##### Extracted records #####
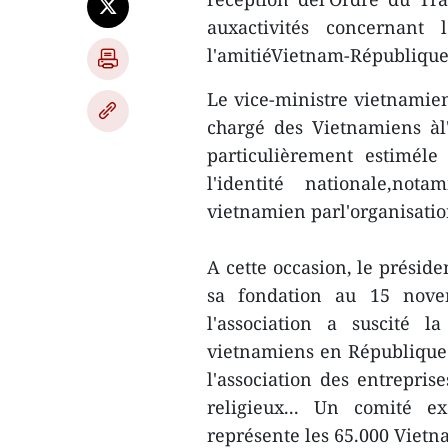
auxactivités concernan
l'amitiéVietnam-République
Le vice-ministre vietnamien
chargé des Vietnamiens àl
particulièrement estiméle
l'identité nationale,no
vietnamien parl'organisation 
A cette occasion, le présid
sa fondation au 15 nove
l'association a suscité 
vietnamiens en République 
l'association des entrepris
religieux... Un comité e
représente les 65.000 Vietn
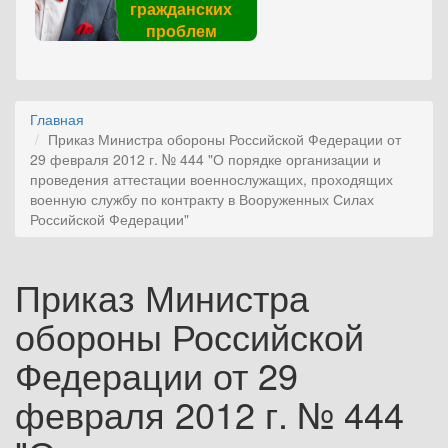
гражданских
проблем
Главная
Приказ Министра обороны Российской Федерации от
29 февраля 2012 г. № 444 "О порядке организации и
проведения аттестации военнослужащих, проходящих
военную службу по контракту в Вооруженных Силах
Российской Федерации"
Приказ Министра
обороны Российской
Федерации от 29
февраля 2012 г. № 444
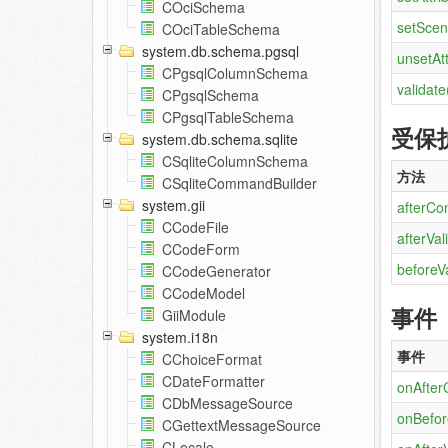
COciSchema
setScen
COciTableSchema
system.db.schema.pgsql
unsetAtt
CPgsqlColumnSchema
validate
CPgsqlSchema
CPgsqlTableSchema
受保
system.db.schema.sqlite
CSqliteColumnSchema
方法
CSqliteCommandBuilder
system.gii
afterCon
CCodeFile
afterVal
CCodeForm
beforeVa
CCodeGenerator
CCodeModel
事件
GiiModule
system.i18n
事件
CChoiceFormat
CDateFormatter
onAfter
CDbMessageSource
onBefor
CGettextMessageSource
CLocale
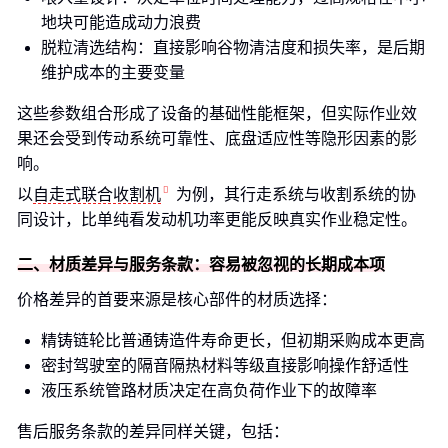
地块可能造成动力浪费
脱粒清选结构：直接影响谷物清洁度和损失率，是后期
维护成本的主要变量
这些参数组合形成了设备的基础性能框架，但实际作业效
果还会受到传动系统可靠性、底盘适应性等隐形因素的影
响。
以
自走式联合收割机
为例，其行走系统与收割系统的协
同设计，比单纯看发动机功率更能反映真实作业稳定性。
二、材质差异与服务条款：容易被忽视的长期成本项
价格差异的首要来源是核心部件的材质选择：
精铸链轮比普通铸造件寿命更长，但初期采购成本更高
密封驾驶室的隔音隔热材料等级直接影响操作舒适性
液压系统管路材质决定在高负荷作业下的故障率
售后服务条款的差异同样关键，包括：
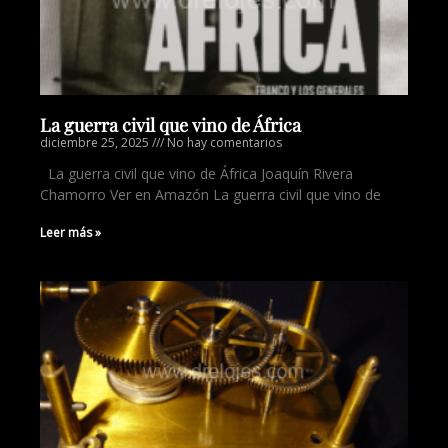
La guerra civil que vino de África
diciembre 25, 2025
No hay comentarios
La guerra civil que vino de África Joaquín Rivera
Chamorro Ver en Amazón La guerra civil que vino de
Leer más »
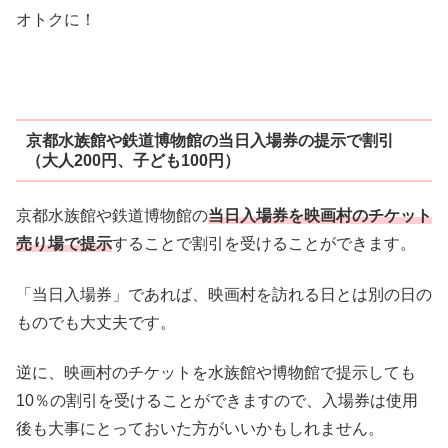
オトクに！
京都水族館や鉄道博物館の当日入場券の提示で割引
（大人200円、子ども100円）
京都水族館や鉄道博物館の
当日入場券を映画村のチケット
売り場で提示
することで割引を受けることができます。
「当日入場券」であれば、映画村を訪れる日とは別の日の
ものでも大丈夫です。
逆に、映画村のチケットを水族館や博物館で提示しても
10％の割引を受けることができますので、入場券は使用
後も大事にとっておいた方がいいかもしれません。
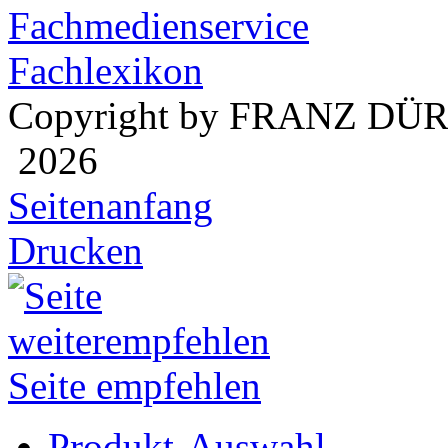
Fachmedienservice
Fachlexikon
Copyright by FRANZ DÜ
2026
Seitenanfang
Drucken
Seite empfehlen
Produkt-Auswahl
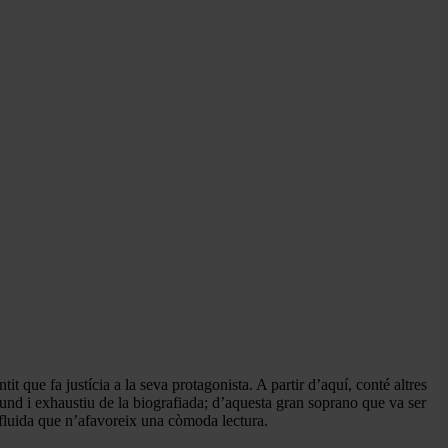
it que fa justícia a la seva protagonista. A partir d’aquí, conté altres
ofund i exhaustiu de la biografiada; d’aquesta gran soprano que va ser
 fluida que n’afavoreix una còmoda lectura.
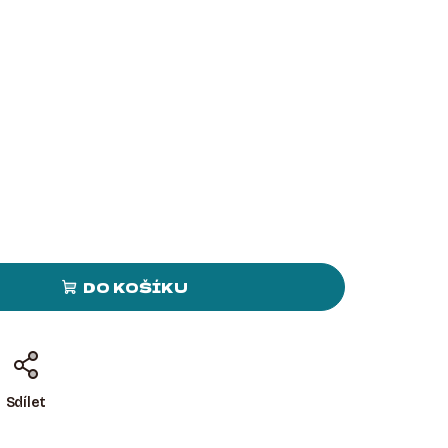
DO KOŠÍKU
Sdílet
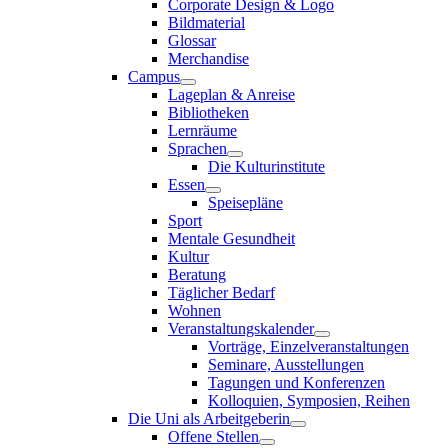
Corporate Design & Logo
Bildmaterial
Glossar
Merchandise
Campus
Lageplan & Anreise
Bibliotheken
Lernräume
Sprachen
Die Kulturinstitute
Essen
Speisepläne
Sport
Mentale Gesundheit
Kultur
Beratung
Täglicher Bedarf
Wohnen
Veranstaltungskalender
Vorträge, Einzelveranstaltungen
Seminare, Ausstellungen
Tagungen und Konferenzen
Kolloquien, Symposien, Reihen
Die Uni als Arbeitgeberin
Offene Stellen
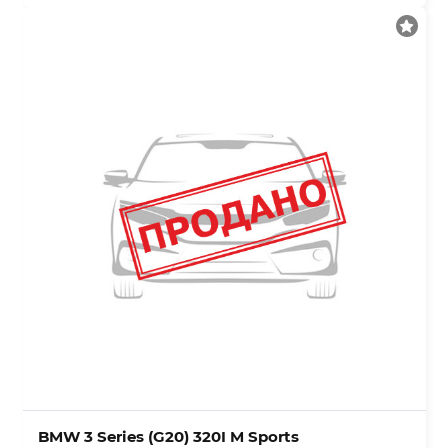
BMW 3 Series (G20) 320I M Sports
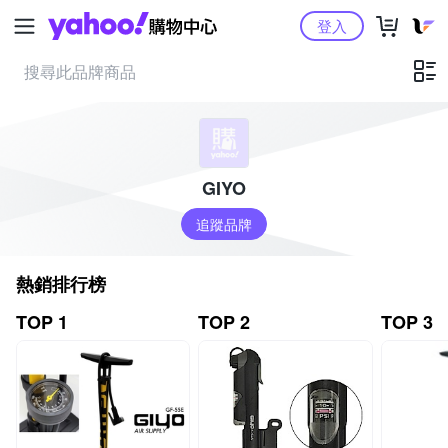
Yahoo購物中心
登入
GIYO
追蹤品牌
熱銷排行榜
TOP 1
TOP 2
TOP 3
#####
## Assignment:
The answer should consist of all lines from the records above that hold the word "system".

## Answer space:
system.db.schema.pgsql
system.db.schema.sqlite
system.gii
system.i18n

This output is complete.